Current contraindications to therapies including interferon/ribavirin
Adapted from AASLD Practice Guidelines[4]
Major uncontrolled depressive illness
Solid organ transplant (renal, liver, lung)
Autoimmune hepatitis or other autoimmune condition known to be exacerbated by interferon
Untreated thyroid disease
Pregnant or unwilling to comply with adequate contraception (due to ribavirin’s teratogenicity)
Severe concurrent medical disease
Age less than 2 years
Known hypersensitivity to drug used to treat HCV
Table 3.
Populations in which more data are needed regarding triple therapies
Decompensated cirrhosis
HIV co-infection
Renal insufficiency/dialysis
Infants and children
Liver transplant recipients
Active injection drug use/substance abuse
This decision is also influenced by the likelihood of a response to the above therapies. A higher likelihood of SVR is associated with factors that are easily modifiable, such as non-African-American race, lower viral titers, the subtype of virus (1b responding better to protease inhibitor-based therapy than 1a), and host single nucleotide polymorphisms related to the interleukin-28-beta subunit (IL28b) [21,22]. Host IL28b genotyping for rs12979860 is commercially available in the United States and may be additionally useful in predicting whether patients might be eligible for PegIFN/ribavirin without protease inhibitor, and for shortened duration of treatment based on early response kinetics [23,24]. Specifically, those with a favorable host genotype (homozygous for the C-allele at rs12979860, or CC) have the best response to interferon-based therapies and, therefore, treatment should be more favourable. These factors are probably most useful in decision-making for those with moderate fibrosis.

Deferral of therapy

If the provider and patient decide to await emerging novel therapies due to low levels of fibrosis and/or concern about toxicities, they should work together in the meantime to minimize disease progression (i.e. avoiding other hepatic insults such as alcohol or steatosis due to weight gain, and preventing co-infections such as HIV). If available, enrolment into clinical trials should be discussed.

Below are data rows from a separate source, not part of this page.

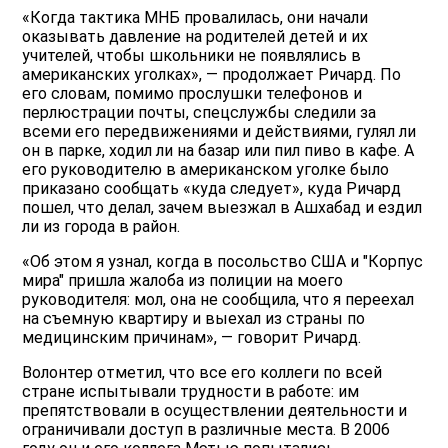
«Когда тактика МНБ провалилась, они начали
оказывать давление на родителей детей и их
учителей, чтобы школьники не появлялись в
американских уголках», — продолжает Ричард. По
его словам, помимо прослушки телефонов и
перлюстрации почты, спецслужбы следили за
всеми его передвижениями и действиями, гулял ли
он в парке, ходил ли на базар или пил пиво в кафе. А
его руководителю в американском уголке было
приказано сообщать «куда следует», куда Ричард
пошел, что делал, зачем выезжал в Ашхабад и ездил
ли из города в район.
«Об этом я узнал, когда в посольство США и "Корпус
мира" пришла жалоба из полиции на моего
руководителя: мол, она не сообщила, что я переехал
на съемную квартиру и выехал из страны по
медицинским причинам», — говорит Ричард.
Волонтер отметил, что все его коллеги по всей
стране испытывали трудности в работе: им
препятствовали в осуществлении деятельности и
ограничивали доступ в различные места. В 2006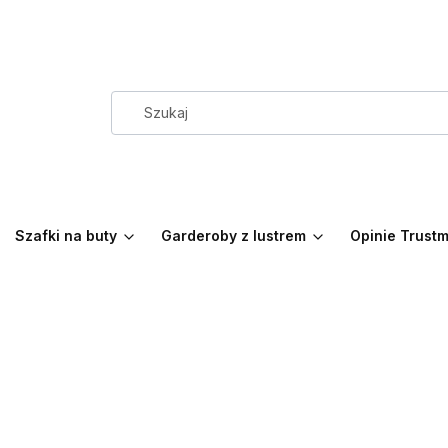
Szafki na buty
Garderoby z lustrem
Opinie Trust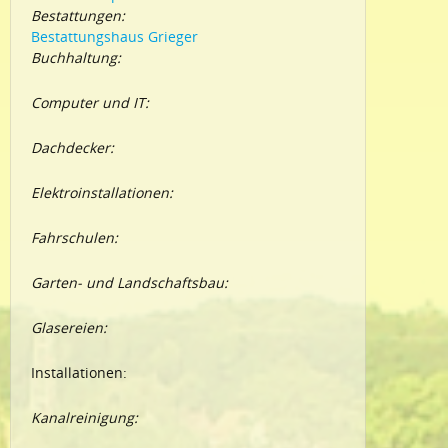
Bestattungen:
Bestattungshaus Grieger
Buchhaltung:
Computer und IT:
Dachdecker:
Elektroinstallationen:
Fahrschulen:
Garten- und Landschaftsbau:
Glasereien:
Installationen:
Kanalreinigung: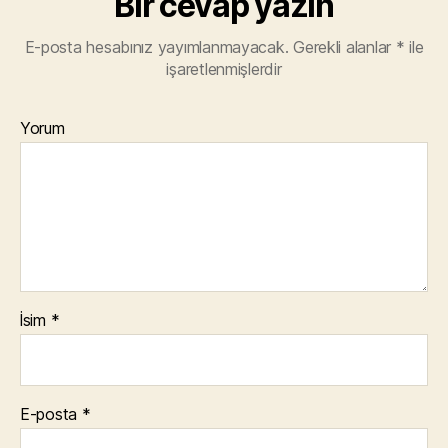
Bir cevap yazın
E-posta hesabınız yayımlanmayacak.
Gerekli alanlar
*
ile
işaretlenmişlerdir
Yorum
İsim
*
E-posta
*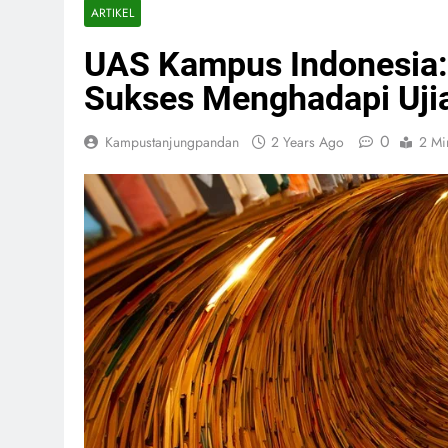
ARTIKEL
UAS Kampus Indonesia:
Sukses Menghadapi Uji
0
Kampustanjungpandan
2 Years Ago
2 Mi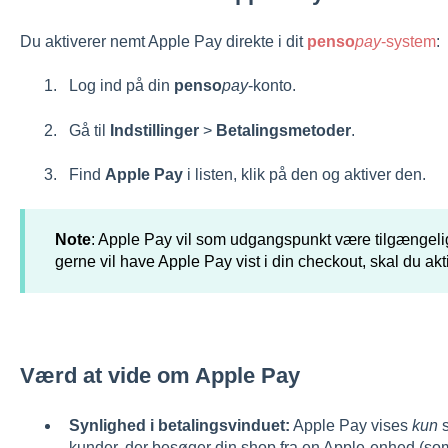
Du aktiverer nemt Apple Pay direkte i dit
penso
pay
-system
:
Log ind på din
penso
pay
-konto.
Gå til
Indstillinger
>
Betalingsmetoder
.
Find
Apple Pay
i listen, klik på den og aktiver den.
Note
: Apple Pay vil som udgangspunkt være tilgængelig
gerne vil have Apple Pay vist i din checkout, skal du akt
Værd at vide om Apple Pay
Synlighed i betalingsvinduet:
Apple Pay vises
kun
s
kunder, der besøger din shop fra en Apple-enhed (so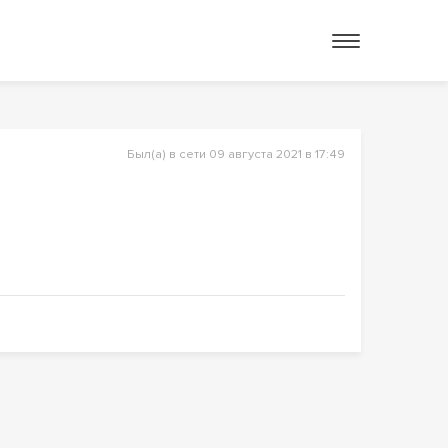
Был(а) в сети 09 августа 2021 в 17:49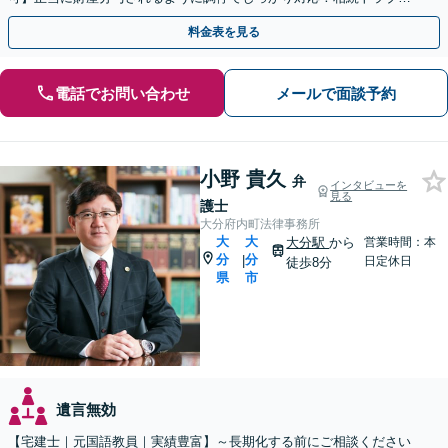
の精神的負担も軽減します。
料金表を見る
電話でお問い合わせ
メールで面談予約
小野 貴久
弁
インタビューを
見る
護士
大分府内町法律事務所
大
大
大分駅
から
営業時間：本
分
分
|
日定休日
徒歩8分
県
市
遺言無効
【宅建士｜元国語教員｜実績豊富】～長期化する前にご相談ください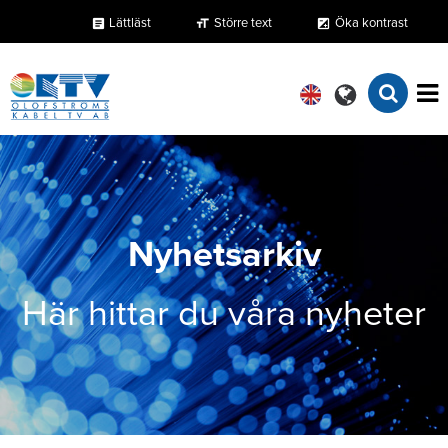
Lättläst
Större text
Öka kontrast
format_size
exposure
article
Nyhetsarkiv
Här hittar du våra nyheter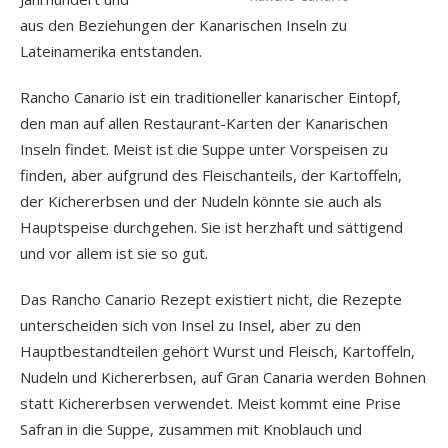
aus den Beziehungen der Kanarischen Inseln zu
Lateinamerika entstanden.
Rancho Canario ist ein traditioneller kanarischer Eintopf,
den man auf allen Restaurant-Karten der Kanarischen
Inseln findet. Meist ist die Suppe unter Vorspeisen zu
finden, aber aufgrund des Fleischanteils, der Kartoffeln,
der Kichererbsen und der Nudeln könnte sie auch als
Hauptspeise durchgehen. Sie ist herzhaft und sättigend
und vor allem ist sie so gut.
Das Rancho Canario Rezept existiert nicht, die Rezepte
unterscheiden sich von Insel zu Insel, aber zu den
Hauptbestandteilen gehört Wurst und Fleisch, Kartoffeln,
Nudeln und Kichererbsen, auf Gran Canaria werden Bohnen
statt Kichererbsen verwendet. Meist kommt eine Prise
Safran in die Suppe, zusammen mit Knoblauch und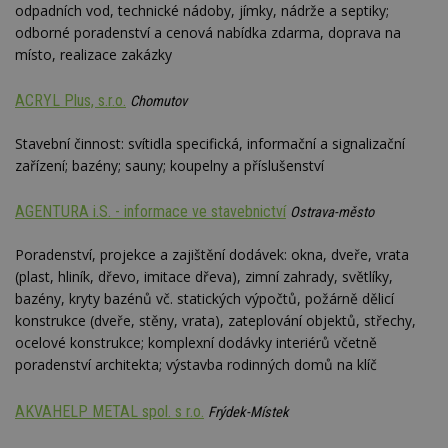
odpadních vod, technické nádoby, jímky, nádrže a septiky;
odborné poradenství a cenová nabídka zdarma, doprava na
místo, realizace zakázky
ACRYL Plus, s.r.o.
Chomutov
Stavební činnost: svítidla specifická, informační a signalizační
zařízení; bazény; sauny; koupelny a příslušenství
AGENTURA i.S. - informace ve stavebnictví
Ostrava-město
Poradenství, projekce a zajištění dodávek: okna, dveře, vrata
(plast, hliník, dřevo, imitace dřeva), zimní zahrady, světlíky,
bazény, kryty bazénů vč. statických výpočtů, požárně dělicí
konstrukce (dveře, stěny, vrata), zateplování objektů, střechy,
ocelové konstrukce; komplexní dodávky interiérů včetně
poradenství architekta; výstavba rodinných domů na klíč
AKVAHELP METAL spol. s r.o.
Frýdek-Místek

Preparing the patient for antiviral treatment

Triple therapy regimens are schematized in Figures 2 and 3. There are no head-to-head trials to inform the choice of which protease inhibitor to add for chronic genotype 1 infection [5]. The choice may, however, be guided by factors such as specific side effects, duration of protease inhibitor therapy, or formulary issues. Of note is that use of a lead-in therapy period of 4 weeks prior to protease inhibitor addition is recommended for boceprevir [25]. Also, for telaprevir, a similar lead-in period does not compromise sustained virologic response or add toxicity according to one trial of prior nonresponders [26]. Therefore, for selected individuals at high risk of additive toxicities, one might elect to use a lead-in period even if using triple therapy with telaprevir. Also, selected patients with favourable characteristics for interferon-responsiveness (IL-28b C-C genotype, low viral load) could be considered for initial dual therapy without protease inhibitor [10,27]; if a rapid virologic response (undetectable HCV RNA at week 4) is not achieved in this subgroup then either protease inhibitor could be added.
Figure 2.

Guide for using triple therapy with boceprevir and response-guided therapy

The regimen consists of a lead-in period of PegIFN/RBV for 4 weeks followed by either 24, 32 or 44 more weeks of triple therapy with boceprevir (BOC). The shorter course can be used if HCV RNA is undetectable at weeks 8 and week 24. Stopping rules are also shown: if HCV RNA > 100 IU/ml at wk 12 or HCV RNA detectable at wk 24, therapy should be discontinued.

Figure 3.

Guide for using triple therapy with telaprevir and response-guided therapy

The regimen consists of a 12 weeks of PegIFN/RBV/TVR for 12 weeks followed by either 12 or 36 more weeks of dual therapy. The shorter course can be used if HCV RNA is undetectable at weeks 4 and week 12. Stopping rules are also shown: if HCV RNA > 1000 IU/ml at wks 4 or week 12 or HCV RNA detectable at wk 24, therapy should be discontinued.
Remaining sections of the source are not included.